__REQUIRED ACTION__
Work through the data and report how many lines include the string "поля", giving the number alone.

__INPUT__

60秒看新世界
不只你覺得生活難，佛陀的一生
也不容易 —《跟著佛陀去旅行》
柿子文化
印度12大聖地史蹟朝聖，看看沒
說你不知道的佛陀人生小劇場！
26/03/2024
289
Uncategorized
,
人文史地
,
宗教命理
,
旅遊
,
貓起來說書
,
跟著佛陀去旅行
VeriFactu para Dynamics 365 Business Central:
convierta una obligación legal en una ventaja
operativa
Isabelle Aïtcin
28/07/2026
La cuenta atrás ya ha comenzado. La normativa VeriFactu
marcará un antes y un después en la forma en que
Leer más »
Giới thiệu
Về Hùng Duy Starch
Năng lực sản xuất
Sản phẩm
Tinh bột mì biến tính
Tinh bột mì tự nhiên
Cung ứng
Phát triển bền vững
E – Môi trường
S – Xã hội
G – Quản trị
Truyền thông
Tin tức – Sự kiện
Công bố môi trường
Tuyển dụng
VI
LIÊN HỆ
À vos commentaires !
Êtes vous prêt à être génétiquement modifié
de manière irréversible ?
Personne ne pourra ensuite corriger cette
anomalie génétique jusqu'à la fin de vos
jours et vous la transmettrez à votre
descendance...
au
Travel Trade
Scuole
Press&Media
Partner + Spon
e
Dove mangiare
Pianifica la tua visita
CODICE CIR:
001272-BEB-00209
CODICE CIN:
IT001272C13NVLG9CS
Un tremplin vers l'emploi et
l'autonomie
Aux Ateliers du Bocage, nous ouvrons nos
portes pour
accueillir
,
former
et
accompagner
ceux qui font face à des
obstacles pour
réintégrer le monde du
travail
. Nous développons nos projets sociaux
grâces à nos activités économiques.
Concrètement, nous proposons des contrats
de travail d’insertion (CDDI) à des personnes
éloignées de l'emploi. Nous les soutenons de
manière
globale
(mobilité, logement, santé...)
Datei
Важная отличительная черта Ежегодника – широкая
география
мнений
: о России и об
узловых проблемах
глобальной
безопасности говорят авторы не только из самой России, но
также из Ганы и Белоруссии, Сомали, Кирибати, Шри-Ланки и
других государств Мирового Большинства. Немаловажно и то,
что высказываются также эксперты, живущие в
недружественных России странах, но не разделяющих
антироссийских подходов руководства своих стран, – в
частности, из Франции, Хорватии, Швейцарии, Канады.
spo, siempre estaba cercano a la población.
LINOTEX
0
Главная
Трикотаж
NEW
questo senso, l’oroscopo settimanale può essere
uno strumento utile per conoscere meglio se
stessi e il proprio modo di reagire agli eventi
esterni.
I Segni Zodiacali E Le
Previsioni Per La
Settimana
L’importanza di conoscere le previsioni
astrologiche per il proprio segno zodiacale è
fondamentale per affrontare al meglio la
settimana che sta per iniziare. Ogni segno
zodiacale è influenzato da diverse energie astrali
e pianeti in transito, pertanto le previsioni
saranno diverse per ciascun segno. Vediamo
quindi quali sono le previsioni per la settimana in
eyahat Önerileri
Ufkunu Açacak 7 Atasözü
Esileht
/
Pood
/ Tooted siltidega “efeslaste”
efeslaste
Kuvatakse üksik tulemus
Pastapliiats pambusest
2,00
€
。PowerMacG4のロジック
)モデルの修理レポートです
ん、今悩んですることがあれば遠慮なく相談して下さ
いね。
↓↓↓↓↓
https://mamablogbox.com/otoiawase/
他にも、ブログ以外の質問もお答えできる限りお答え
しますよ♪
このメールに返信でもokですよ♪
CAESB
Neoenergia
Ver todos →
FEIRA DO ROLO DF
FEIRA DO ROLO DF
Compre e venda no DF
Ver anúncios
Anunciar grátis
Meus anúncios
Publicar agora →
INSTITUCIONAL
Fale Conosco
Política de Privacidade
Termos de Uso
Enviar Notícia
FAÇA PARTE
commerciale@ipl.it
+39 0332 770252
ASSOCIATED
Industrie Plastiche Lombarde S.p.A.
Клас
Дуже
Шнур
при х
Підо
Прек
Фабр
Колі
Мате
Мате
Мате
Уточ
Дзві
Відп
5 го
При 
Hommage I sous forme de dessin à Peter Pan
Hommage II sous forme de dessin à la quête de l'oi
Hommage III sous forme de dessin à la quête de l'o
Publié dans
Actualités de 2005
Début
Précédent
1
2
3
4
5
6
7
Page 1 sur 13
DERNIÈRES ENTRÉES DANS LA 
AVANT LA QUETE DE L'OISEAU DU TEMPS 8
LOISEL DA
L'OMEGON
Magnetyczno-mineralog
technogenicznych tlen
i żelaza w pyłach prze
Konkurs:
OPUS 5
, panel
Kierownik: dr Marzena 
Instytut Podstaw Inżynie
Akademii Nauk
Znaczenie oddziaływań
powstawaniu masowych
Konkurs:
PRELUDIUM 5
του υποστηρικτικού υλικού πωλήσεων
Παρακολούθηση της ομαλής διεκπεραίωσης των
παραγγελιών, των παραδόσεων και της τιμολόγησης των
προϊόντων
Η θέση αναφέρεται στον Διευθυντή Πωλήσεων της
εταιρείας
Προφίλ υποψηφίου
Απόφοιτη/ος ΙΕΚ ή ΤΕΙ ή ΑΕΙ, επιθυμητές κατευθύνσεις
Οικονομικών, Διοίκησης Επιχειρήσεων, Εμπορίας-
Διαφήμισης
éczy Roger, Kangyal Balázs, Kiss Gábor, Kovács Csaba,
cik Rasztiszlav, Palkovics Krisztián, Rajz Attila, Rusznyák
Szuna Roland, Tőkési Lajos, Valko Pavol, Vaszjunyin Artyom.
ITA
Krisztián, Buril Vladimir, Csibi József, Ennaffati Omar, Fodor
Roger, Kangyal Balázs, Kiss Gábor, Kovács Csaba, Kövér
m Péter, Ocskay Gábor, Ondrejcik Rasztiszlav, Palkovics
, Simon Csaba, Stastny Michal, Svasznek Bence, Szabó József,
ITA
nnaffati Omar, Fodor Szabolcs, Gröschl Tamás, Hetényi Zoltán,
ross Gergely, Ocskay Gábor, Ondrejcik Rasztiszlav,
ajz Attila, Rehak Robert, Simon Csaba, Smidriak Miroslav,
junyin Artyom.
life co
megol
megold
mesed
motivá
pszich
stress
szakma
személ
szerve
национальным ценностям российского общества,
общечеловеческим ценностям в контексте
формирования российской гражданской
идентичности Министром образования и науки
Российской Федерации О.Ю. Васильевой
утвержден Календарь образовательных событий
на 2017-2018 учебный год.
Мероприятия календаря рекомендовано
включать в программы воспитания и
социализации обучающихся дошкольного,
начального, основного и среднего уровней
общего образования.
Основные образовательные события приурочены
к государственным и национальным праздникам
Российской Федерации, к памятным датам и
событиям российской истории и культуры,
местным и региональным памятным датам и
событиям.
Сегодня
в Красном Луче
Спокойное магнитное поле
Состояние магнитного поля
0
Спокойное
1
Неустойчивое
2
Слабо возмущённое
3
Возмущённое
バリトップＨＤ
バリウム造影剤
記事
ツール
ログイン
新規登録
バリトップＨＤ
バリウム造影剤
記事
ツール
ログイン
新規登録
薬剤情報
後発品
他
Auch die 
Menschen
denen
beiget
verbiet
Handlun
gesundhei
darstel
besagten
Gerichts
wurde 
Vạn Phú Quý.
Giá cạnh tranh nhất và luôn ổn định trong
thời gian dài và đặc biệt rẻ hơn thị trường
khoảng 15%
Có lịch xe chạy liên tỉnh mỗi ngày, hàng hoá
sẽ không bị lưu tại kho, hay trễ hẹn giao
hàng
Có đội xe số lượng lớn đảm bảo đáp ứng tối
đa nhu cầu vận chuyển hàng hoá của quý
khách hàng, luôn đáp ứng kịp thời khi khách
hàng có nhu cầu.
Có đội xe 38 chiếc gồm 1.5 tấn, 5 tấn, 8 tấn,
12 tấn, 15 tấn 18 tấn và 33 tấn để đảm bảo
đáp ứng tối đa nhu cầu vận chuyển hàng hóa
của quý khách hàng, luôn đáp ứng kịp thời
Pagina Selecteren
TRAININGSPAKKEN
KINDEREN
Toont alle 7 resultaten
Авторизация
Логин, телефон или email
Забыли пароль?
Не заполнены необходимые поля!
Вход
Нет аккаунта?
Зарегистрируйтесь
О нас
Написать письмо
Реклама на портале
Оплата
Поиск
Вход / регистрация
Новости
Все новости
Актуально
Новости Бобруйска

__RESPONSE FOR THIS EXERCISE__
2